WHAT YOU SHOULD DO
From the first line below to the last, reproduce the material exactly and leave out the images.

MATERIAL FOR THE TASK
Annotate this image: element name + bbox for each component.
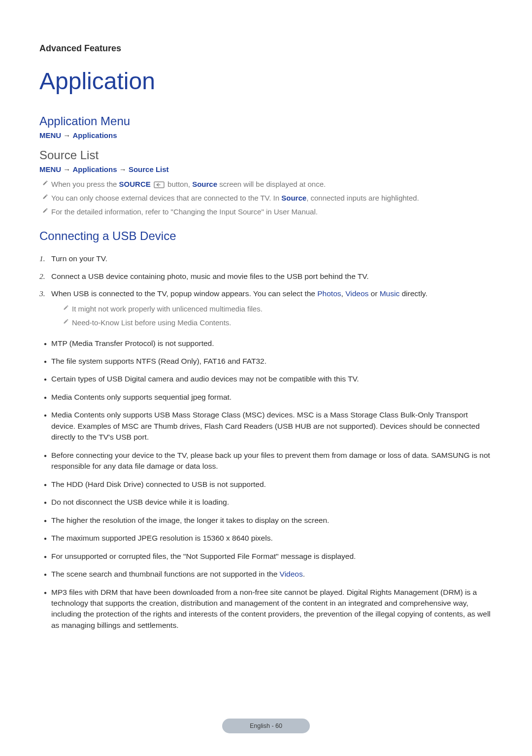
- bullet-icon: ●: [39, 356, 51, 366]
- list-item: ●The maximum supported JPEG resolution i…: [39, 529, 493, 547]
- step-item: 1. Turn on your TV.: [39, 250, 493, 267]
- ref-videos: Videos: [280, 570, 303, 578]
- step-item: 2. Connect a USB device containing photo…: [39, 268, 493, 285]
- list-item: ●Certain types of USB Digital camera and…: [39, 370, 493, 388]
- heading-source-list: Source List: [39, 148, 493, 162]
- bullet-text: MP3 files with DRM that have been downlo…: [51, 587, 493, 631]
- bullet-text: For unsupported or corrupted files, the …: [51, 551, 493, 562]
- path-source-list: Source List: [129, 165, 169, 173]
- path-arrow: →: [119, 165, 127, 173]
- path-menu: MENU: [39, 165, 61, 173]
- path-source-list: MENU → Applications → Source List: [39, 165, 493, 173]
- note-text: It might not work properly with unlicenc…: [72, 304, 493, 314]
- bullet-text: The file system supports NTFS (Read Only…: [51, 356, 493, 367]
- note-text: For the detailed information, refer to "…: [51, 206, 493, 217]
- bullet-icon: ●: [39, 338, 51, 348]
- bullet-text: The higher the resolution of the image, …: [51, 515, 493, 526]
- bullet-icon: ●: [39, 587, 51, 597]
- source-button-icon: [154, 181, 165, 188]
- bullet-text: Media Contents only supports sequential …: [51, 392, 493, 403]
- list-item: ●MTP (Media Transfer Protocol) is not su…: [39, 335, 493, 352]
- note-text: Need-to-Know List before using Media Con…: [72, 317, 493, 328]
- path-menu: MENU: [39, 131, 61, 139]
- step-text: Turn on your TV.: [51, 253, 493, 264]
- note-item: When you press the SOURCE button, Source…: [39, 177, 493, 191]
- bullet-icon: ●: [39, 515, 51, 525]
- note-item: You can only choose external devices tha…: [39, 191, 493, 205]
- bullet-text: The scene search and thumbnail functions…: [51, 569, 493, 580]
- path-applications: Applications: [73, 131, 117, 139]
- step-subnotes: It might not work properly with unlicenc…: [51, 302, 493, 330]
- bullet-text: The HDD (Hard Disk Drive) connected to U…: [51, 479, 493, 490]
- list-item: ●The higher the resolution of the image,…: [39, 512, 493, 529]
- usb-steps: 1. Turn on your TV. 2. Connect a USB dev…: [39, 250, 493, 332]
- ref-videos: Videos: [345, 289, 368, 298]
- usb-bullets: ●MTP (Media Transfer Protocol) is not su…: [39, 335, 493, 635]
- bullet-text: Certain types of USB Digital camera and …: [51, 374, 493, 384]
- step-number: 1.: [39, 253, 51, 264]
- bullet-icon: ●: [39, 497, 51, 507]
- list-item: ●Media Contents only supports USB Mass S…: [39, 406, 493, 446]
- note-item: For the detailed information, refer to "…: [39, 205, 493, 219]
- bullet-icon: ●: [39, 450, 51, 460]
- step-number: 2.: [39, 271, 51, 282]
- pencil-note-icon: [39, 206, 51, 213]
- page-footer: English - 60: [222, 719, 310, 733]
- source-list-notes: When you press the SOURCE button, Source…: [39, 177, 493, 218]
- list-item: ●For unsupported or corrupted files, the…: [39, 548, 493, 565]
- page-title: Application: [39, 68, 493, 95]
- bullet-icon: ●: [39, 374, 51, 383]
- pencil-note-icon: [39, 193, 51, 200]
- manual-page: Advanced Features Application Applicatio…: [0, 0, 532, 756]
- step-text: Connect a USB device containing photo, m…: [51, 271, 493, 282]
- step-number: 3.: [39, 288, 51, 299]
- heading-application-menu: Application Menu: [39, 114, 493, 128]
- step-item: 3. When USB is connected to the TV, popu…: [39, 285, 493, 333]
- heading-usb: Connecting a USB Device: [39, 229, 493, 243]
- path-application-menu: MENU → Applications: [39, 131, 493, 139]
- source-link: Source: [281, 194, 306, 202]
- pencil-note-icon: [60, 317, 72, 324]
- list-item: ●The file system supports NTFS (Read Onl…: [39, 352, 493, 370]
- ref-music: Music: [380, 289, 399, 298]
- ref-photos: Photos: [317, 289, 341, 298]
- list-item: ●Before connecting your device to the TV…: [39, 447, 493, 476]
- source-link: Source: [192, 180, 217, 188]
- bullet-icon: ●: [39, 410, 51, 419]
- bullet-text: Media Contents only supports USB Mass St…: [51, 410, 493, 443]
- list-item: ●The HDD (Hard Disk Drive) connected to …: [39, 476, 493, 493]
- bullet-icon: ●: [39, 551, 51, 561]
- bullet-text: Do not disconnect the USB device while i…: [51, 497, 493, 508]
- note-text: You can only choose external devices tha…: [51, 193, 493, 204]
- list-item: ●MP3 files with DRM that have been downl…: [39, 584, 493, 635]
- path-arrow: →: [63, 131, 70, 139]
- path-arrow: →: [63, 165, 70, 173]
- bullet-text: The maximum supported JPEG resolution is…: [51, 533, 493, 544]
- note-item: Need-to-Know List before using Media Con…: [51, 316, 493, 330]
- pencil-note-icon: [60, 304, 72, 310]
- bullet-icon: ●: [39, 533, 51, 543]
- pencil-note-icon: [39, 179, 51, 186]
- list-item: ●The scene search and thumbnail function…: [39, 565, 493, 583]
- list-item: ●Do not disconnect the USB device while …: [39, 493, 493, 511]
- bullet-text: Before connecting your device to the TV,…: [51, 450, 493, 472]
- step-text: When USB is connected to the TV, popup w…: [51, 288, 493, 330]
- section-label: Advanced Features: [39, 43, 493, 54]
- note-text: When you press the SOURCE button, Source…: [51, 179, 493, 190]
- note-item: It might not work properly with unlicenc…: [51, 302, 493, 316]
- bullet-text: MTP (Media Transfer Protocol) is not sup…: [51, 338, 493, 349]
- path-applications: Applications: [73, 165, 117, 173]
- bullet-icon: ●: [39, 392, 51, 402]
- bullet-icon: ●: [39, 569, 51, 579]
- bullet-icon: ●: [39, 479, 51, 489]
- list-item: ●Media Contents only supports sequential…: [39, 388, 493, 406]
- source-button-label: SOURCE: [119, 180, 151, 188]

YOUR RESPONSE
Annotate this image: element name + bbox for each component.
- bullet-icon: ●: [39, 356, 51, 366]
- list-item: ●The maximum supported JPEG resolution i…: [39, 529, 493, 547]
- step-item: 1. Turn on your TV.: [39, 250, 493, 267]
- ref-videos: Videos: [280, 570, 303, 578]
- step-item: 2. Connect a USB device containing photo…: [39, 268, 493, 285]
- list-item: ●Certain types of USB Digital camera and…: [39, 370, 493, 388]
- heading-source-list: Source List: [39, 148, 493, 162]
- bullet-text: MP3 files with DRM that have been downlo…: [51, 587, 493, 631]
- bullet-text: For unsupported or corrupted files, the …: [51, 551, 493, 562]
- path-source-list: Source List: [129, 165, 169, 173]
- path-arrow: →: [119, 165, 127, 173]
- path-menu: MENU: [39, 165, 61, 173]
- path-source-list: MENU → Applications → Source List: [39, 165, 493, 173]
- note-text: It might not work properly with unlicenc…: [72, 304, 493, 314]
- bullet-text: The file system supports NTFS (Read Only…: [51, 356, 493, 367]
- note-text: For the detailed information, refer to "…: [51, 206, 493, 217]
- bullet-icon: ●: [39, 338, 51, 348]
- bullet-text: The higher the resolution of the image, …: [51, 515, 493, 526]
- bullet-icon: ●: [39, 587, 51, 597]
- source-button-icon: [154, 181, 165, 188]
- bullet-text: Media Contents only supports sequential …: [51, 392, 493, 403]
- list-item: ●MTP (Media Transfer Protocol) is not su…: [39, 335, 493, 352]
- note-text: Need-to-Know List before using Media Con…: [72, 317, 493, 328]
- path-menu: MENU: [39, 131, 61, 139]
- step-text: Turn on your TV.: [51, 253, 493, 264]
- note-item: When you press the SOURCE button, Source…: [39, 177, 493, 191]
- bullet-icon: ●: [39, 515, 51, 525]
- note-item: You can only choose external devices tha…: [39, 191, 493, 205]
- bullet-text: The scene search and thumbnail functions…: [51, 569, 493, 580]
- path-applications: Applications: [73, 131, 117, 139]
- step-subnotes: It might not work properly with unlicenc…: [51, 302, 493, 330]
- bullet-text: The HDD (Hard Disk Drive) connected to U…: [51, 479, 493, 490]
- list-item: ●The higher the resolution of the image,…: [39, 512, 493, 529]
- usb-steps: 1. Turn on your TV. 2. Connect a USB dev…: [39, 250, 493, 332]
- ref-videos: Videos: [345, 289, 368, 298]
- usb-bullets: ●MTP (Media Transfer Protocol) is not su…: [39, 335, 493, 635]
- bullet-text: Certain types of USB Digital camera and …: [51, 374, 493, 384]
- step-number: 1.: [39, 253, 51, 264]
- bullet-icon: ●: [39, 497, 51, 507]
- list-item: ●Media Contents only supports USB Mass S…: [39, 406, 493, 446]
- note-item: For the detailed information, refer to "…: [39, 205, 493, 219]
- bullet-icon: ●: [39, 450, 51, 460]
- step-number: 2.: [39, 271, 51, 282]
- pencil-note-icon: [39, 206, 51, 213]
- page-footer: English - 60: [222, 719, 310, 733]
- source-list-notes: When you press the SOURCE button, Source…: [39, 177, 493, 218]
- list-item: ●For unsupported or corrupted files, the…: [39, 548, 493, 565]
- page-title: Application: [39, 68, 493, 95]
- bullet-icon: ●: [39, 374, 51, 383]
- pencil-note-icon: [39, 193, 51, 200]
- manual-page: Advanced Features Application Applicatio…: [0, 0, 532, 756]
- step-text: Connect a USB device containing photo, m…: [51, 271, 493, 282]
- step-number: 3.: [39, 288, 51, 299]
- heading-application-menu: Application Menu: [39, 114, 493, 128]
- step-item: 3. When USB is connected to the TV, popu…: [39, 285, 493, 333]
- heading-usb: Connecting a USB Device: [39, 229, 493, 243]
- path-application-menu: MENU → Applications: [39, 131, 493, 139]
- source-link: Source: [281, 194, 306, 202]
- pencil-note-icon: [60, 317, 72, 324]
- list-item: ●The file system supports NTFS (Read Onl…: [39, 352, 493, 370]
- ref-music: Music: [380, 289, 399, 298]
- ref-photos: Photos: [317, 289, 341, 298]
- list-item: ●Before connecting your device to the TV…: [39, 447, 493, 476]
- source-link: Source: [192, 180, 217, 188]
- bullet-icon: ●: [39, 410, 51, 419]
- bullet-text: Media Contents only supports USB Mass St…: [51, 410, 493, 443]
- list-item: ●The HDD (Hard Disk Drive) connected to …: [39, 476, 493, 493]
- bullet-icon: ●: [39, 551, 51, 561]
- bullet-text: Do not disconnect the USB device while i…: [51, 497, 493, 508]
- note-text: You can only choose external devices tha…: [51, 193, 493, 204]
- list-item: ●MP3 files with DRM that have been downl…: [39, 584, 493, 635]
- path-arrow: →: [63, 131, 70, 139]
- path-arrow: →: [63, 165, 70, 173]
- bullet-text: The maximum supported JPEG resolution is…: [51, 533, 493, 544]
- note-item: Need-to-Know List before using Media Con…: [51, 316, 493, 330]
- pencil-note-icon: [60, 304, 72, 310]
- bullet-icon: ●: [39, 533, 51, 543]
- pencil-note-icon: [39, 179, 51, 186]
- list-item: ●The scene search and thumbnail function…: [39, 565, 493, 583]
- list-item: ●Do not disconnect the USB device while …: [39, 493, 493, 511]
- bullet-text: Before connecting your device to the TV,…: [51, 450, 493, 472]
- step-text: When USB is connected to the TV, popup w…: [51, 288, 493, 330]
- section-label: Advanced Features: [39, 43, 493, 54]
- note-text: When you press the SOURCE button, Source…: [51, 179, 493, 190]
- note-item: It might not work properly with unlicenc…: [51, 302, 493, 316]
- bullet-text: MTP (Media Transfer Protocol) is not sup…: [51, 338, 493, 349]
- path-applications: Applications: [73, 165, 117, 173]
- bullet-icon: ●: [39, 392, 51, 402]
- bullet-icon: ●: [39, 569, 51, 579]
- bullet-icon: ●: [39, 479, 51, 489]
- list-item: ●Media Contents only supports sequential…: [39, 388, 493, 406]
- source-button-label: SOURCE: [119, 180, 151, 188]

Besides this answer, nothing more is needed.